Перед штурмом Перекопа приказом Михаила Васильевича Фрунзе курсантов вывели в резерв, а когда Перекоп пал, нас бросили на ликвидацию банд Махно.
Со взводом разведки в составе нашей Петроградской бригады я участвовал в уничтожении пятитысячной банды атамана Колесника, отрезанной нами от главных сил махновцев, а потом со всей курсантской дивизией мы гонялись по Украине за Махно и его подвижными бандами.
Тяжело нам пришлось в этой необычной, особенной войне. Мы с нашими трехдюймовками на конной тяге — пешие, а все махновцы — на тачанках, на телегах, в каретах или просто верхом. Мы, преимущественно питерцы, чужие в чужой среде — на хуторах и в селах, где поди разбери, кто друг, кто враг, кто свой, кто бандит, спрятавший оружие; а махновцы — в родных, знакомых краях, только отвернись — откуда-то в спину лупит пулемет. Они воюют против нас по волчьему бандитскому закону, мы — по строго воинскому. Именно по строго воинскому, воспитывая в своей среде суровые нормы поведения, беспощадно искореняя малейший анархистский дух. Нам нужна была осознанная как острейшая необходимость революционная дисциплина.

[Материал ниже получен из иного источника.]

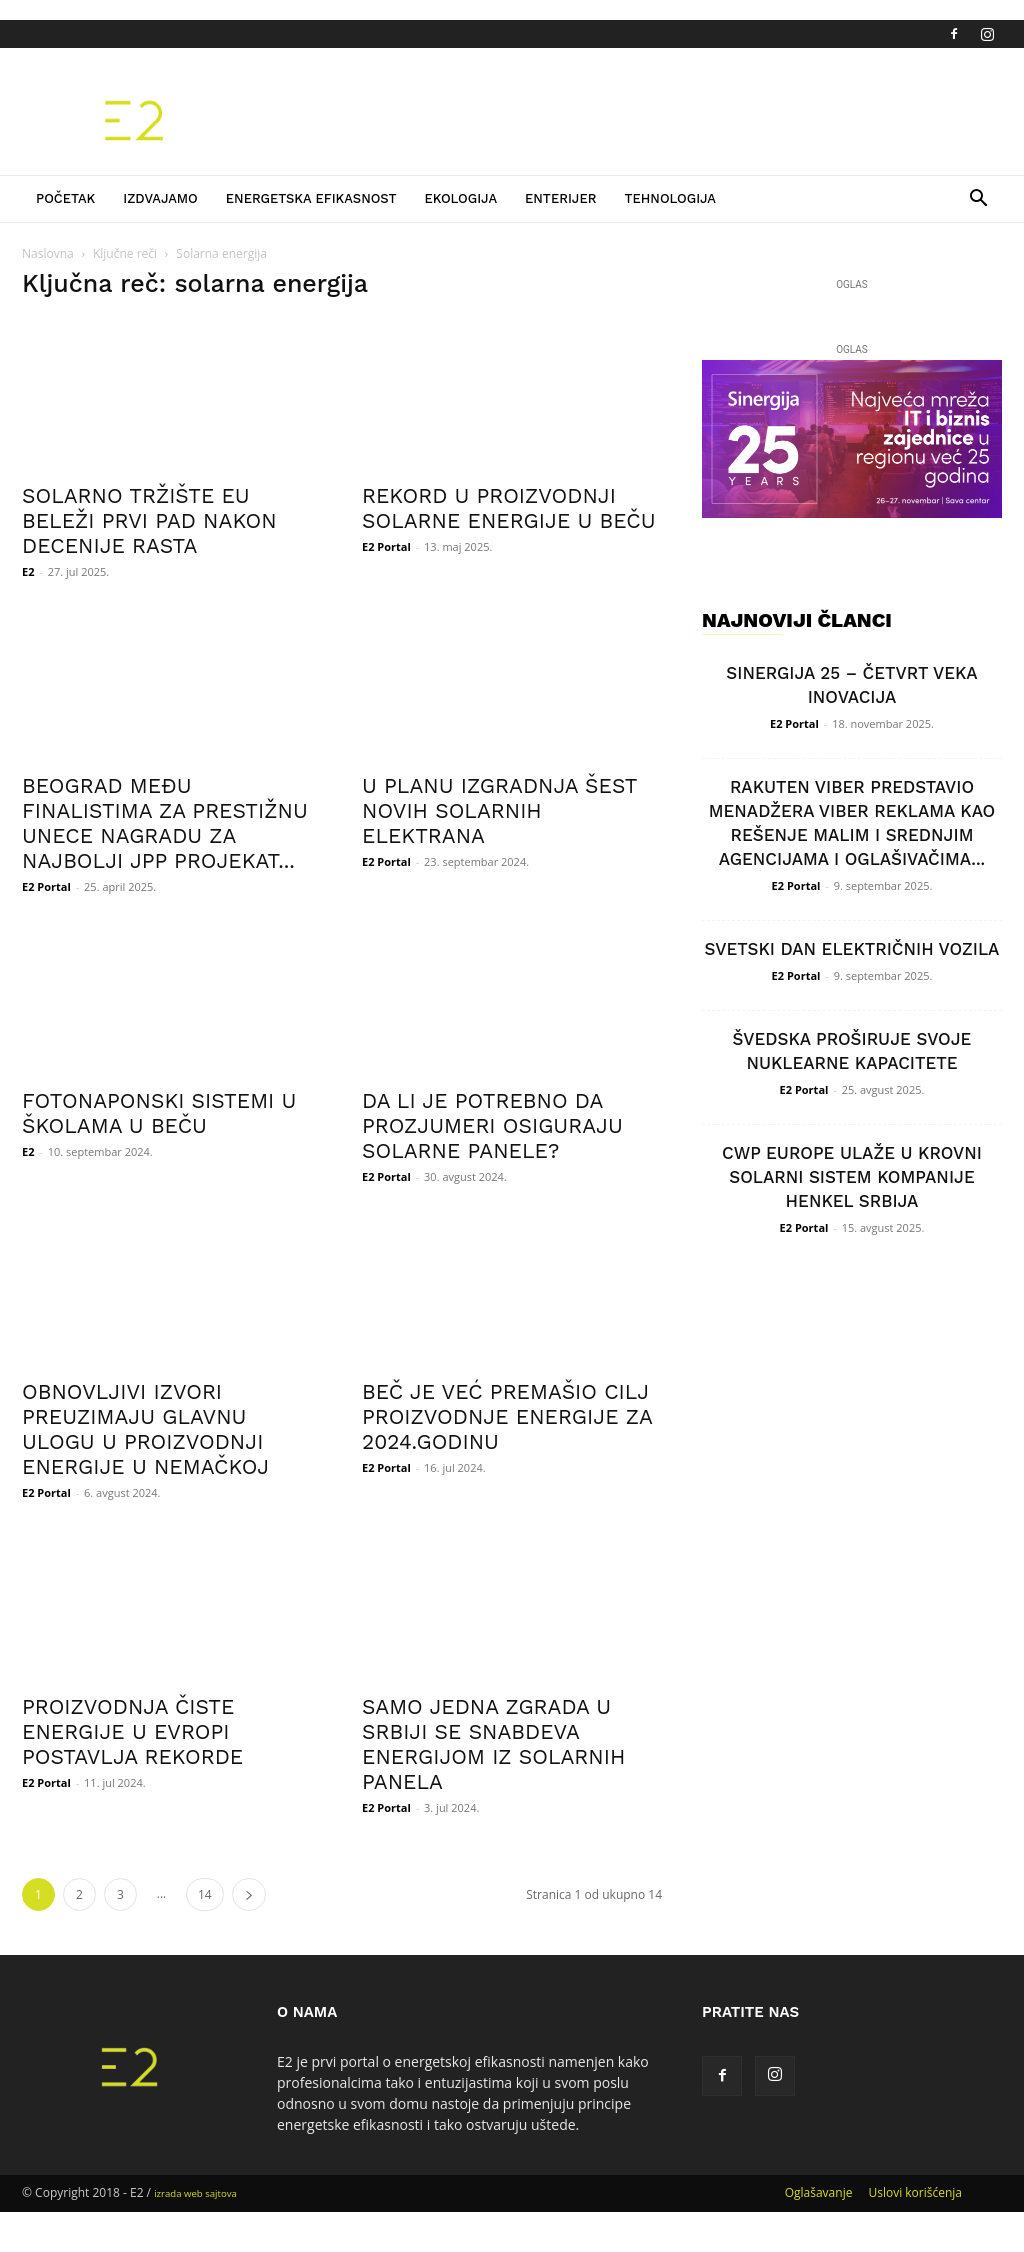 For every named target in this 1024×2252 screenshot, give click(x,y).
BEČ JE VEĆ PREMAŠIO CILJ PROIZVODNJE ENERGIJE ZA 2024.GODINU (507, 1416)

Дорогой ценой вырабатывали в себе бдительность, умение отличать своих от чужих. Сколько крови, опасностей, испытаний ожидало каждого на каждом шагу, потому и взрослели мы так стремительно — иной день стоил целого года жизни.
Революционный закон от каждого требовал выдержки и кристальной чистоты: будь настороже, но не смей обижать жителей, не смей нитки чужой взять или поступить несправедливо.
Я помню такой случай.
Рано утром после ночлега в одном селе батарея построилась, отправляясь на новый рубеж. На площади нас внезапно остановила команда:
— Стой. Слезай с коней.
Подъехали командиры. Комиссар строго спрашивает:
— Кто взял у этой хозяйки двух уток?
Рядом с ним — крестьянка, у которой пропали две утки.
Комиссар повторил вопрос.
Все молчат. Я ничего не брал. Значит, и другие не брали.

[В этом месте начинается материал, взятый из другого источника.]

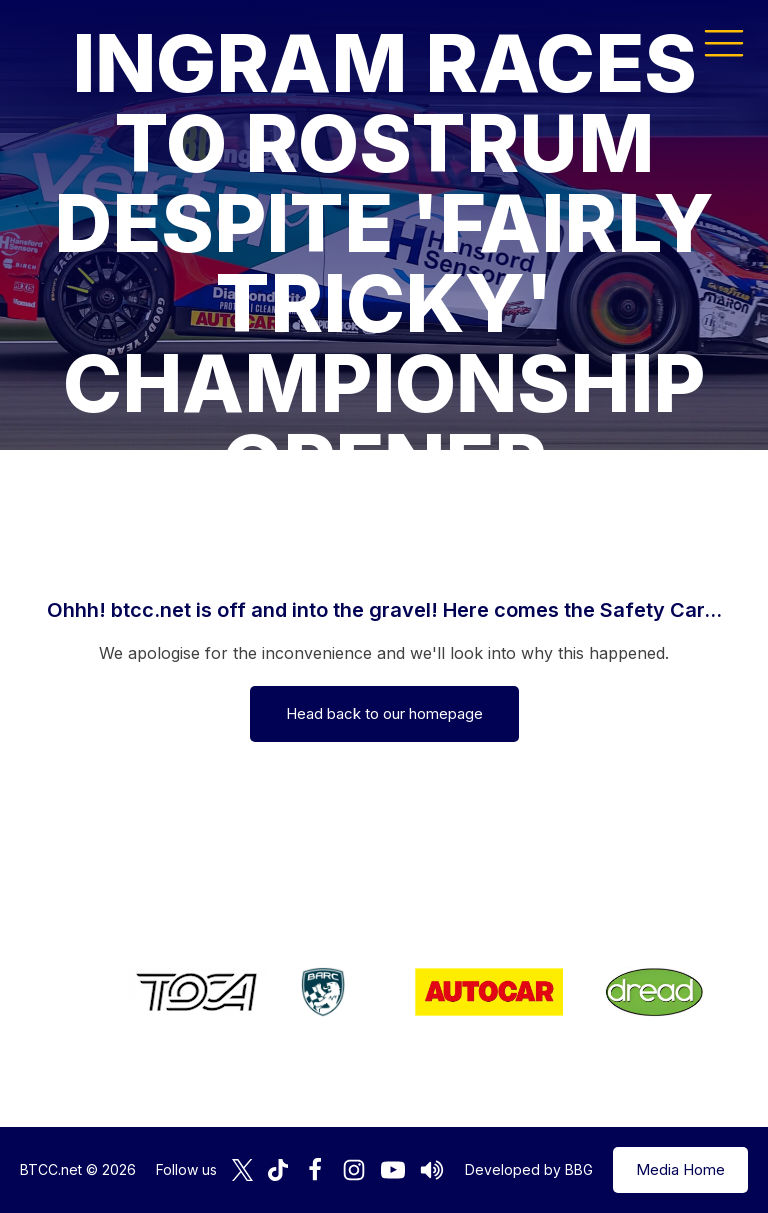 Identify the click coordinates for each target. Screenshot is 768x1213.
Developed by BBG (529, 1169)
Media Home (680, 1169)
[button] (724, 42)
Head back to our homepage (384, 713)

Начался обыск. К стыду нашему, в одном из зарядных ящиков этих уток нашли.
Ящичный вожатый и еще один курсант, изобличенные, но не сознавшиеся в краже, были за мародерство осуждены.
Больше краж не случалось.
Население мы не обижали. Но к врагам были беспощадны. Мы уже знали, что махновцы не берут курсантов в плен. И мы махновцев не щадили.
Меня свалил возвратный тиф. Привезли в околоток не нашей, питерской, а харьковской бригады. Бросили на солому в какой-то сельской школе, среди других тифозных и раненых. Слышу вдруг слабенький голосок:
— И ты тут, Серега?
Огляделся, боже ты мой, Виктор. И он, оказывается, уже на фронте, успел повоевать и тяжело заболеть. Я попросил санитаров положить брата рядом. Он всегда был по сравнению со мной хлипкий, не в деда, а в отца, а тут, гляжу, совсем доходит — в чем только душа держится.

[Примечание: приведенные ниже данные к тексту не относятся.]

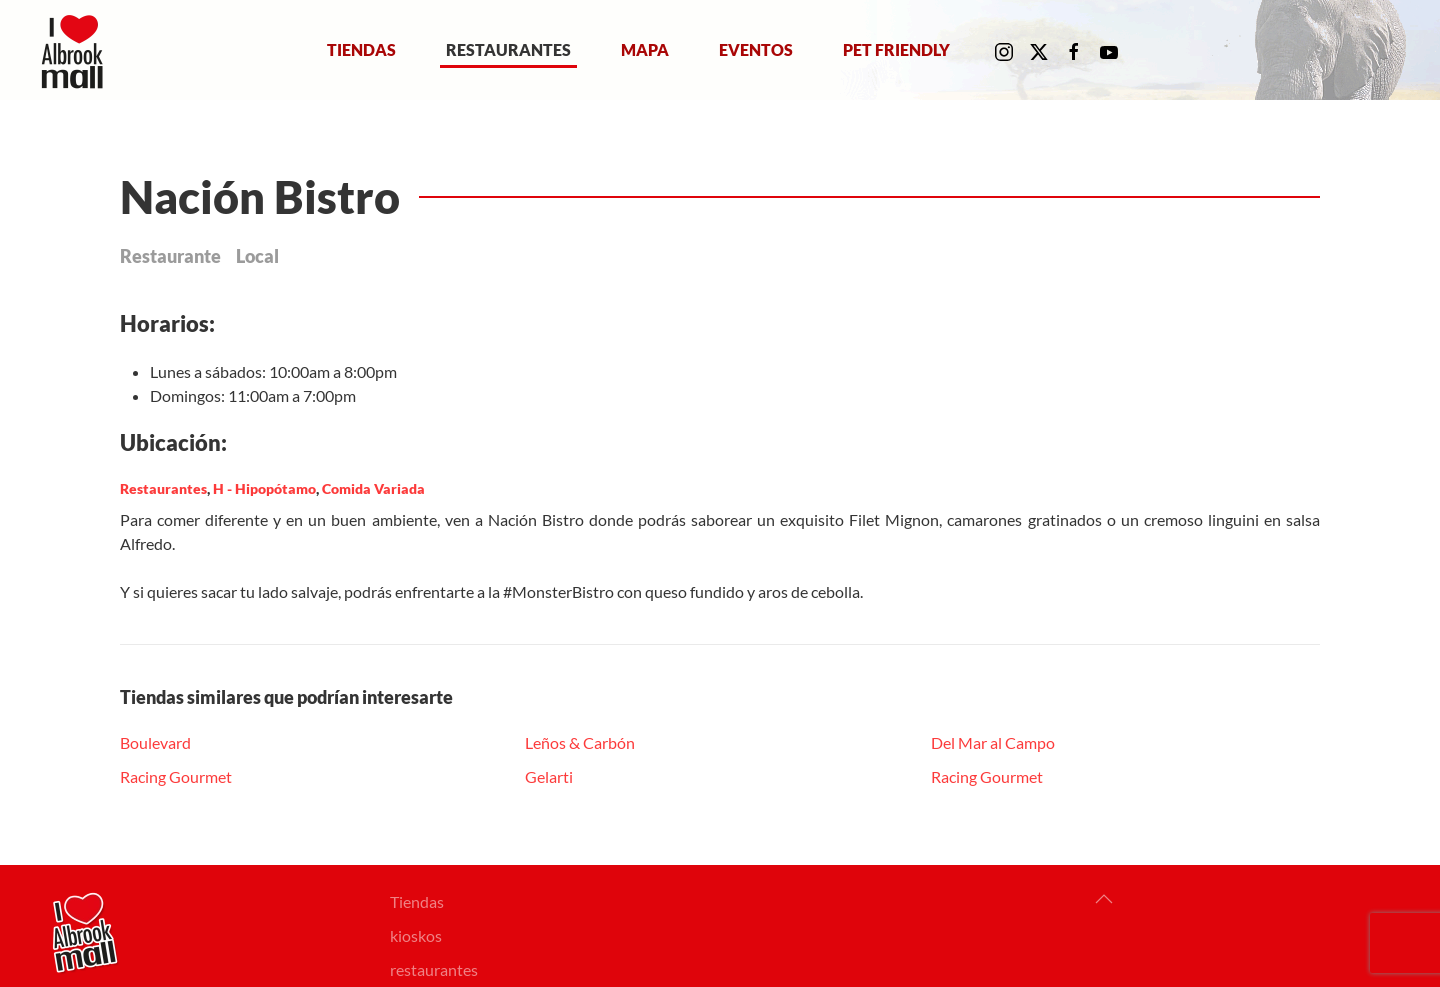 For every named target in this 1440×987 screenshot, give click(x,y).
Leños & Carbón (580, 742)
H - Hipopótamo (264, 488)
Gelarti (549, 776)
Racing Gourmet (176, 776)
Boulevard (155, 742)
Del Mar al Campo (993, 742)
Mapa (645, 49)
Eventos (756, 49)
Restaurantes (508, 49)
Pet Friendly (896, 49)
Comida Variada (373, 488)
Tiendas (361, 49)
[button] (1104, 899)
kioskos (416, 935)
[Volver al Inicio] (76, 50)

Лечение было одно — лежать. Но время такое, что долго на месте не залежишься: то наши наступают, то махновцы.
Как-то вечером прибежали врачи, быстро всех осмотрели, кого подняли на ноги, кого отобрали для срочной эвакуации в лазарет города Александровска.
Нас с братом, как тяжелобольных, определили на подводы — в лазарет. Но в меня словно бес вселился: не поеду — и баста! Пойду пеший на батарею, воевать. Как ни просил меня Виктор поехать вместе в лазарет, я наотрез отказался. Несколько сот больных и раненых погрузили на подводы, а мне дали палку в руки и указали, в какую сторону идти, чтобы найти свою батарею. Верст восемнадцать надо было пройти.
Шел я, конечно, с большим трудом, не шел, а плелся. Недалеко ушел, когда меня догнал конник.
— Наших порубали, порубали всех, — крикнул он и помчался дальше.
Откуда только у меня взялись силы. Бегом добежал до нашей батареи и там узнал, что махновцы настигли в степи обоз с ранеными и больными курсантами и всех до одного порубили шашками.
Так погиб мой Виктор.
Сколько я потерял в тот год друзей-однополчан, сколько раз сам стоял на краю могилы, сколько повидал порубленных махновцами товарищей, повешенных, четвертованных, расстрелянных сельских революционеров, курсантов, убитых из-за угла, сколько насмотрелся на волков в овечьей шкуре, на зверствующих бандитов. Сам уходил от преследования в одном белье, убегал в мороз, босой и полуголый, из-под расстрела, обморозив ноги, опять шел в бой, а с поля боя — в госпиталь.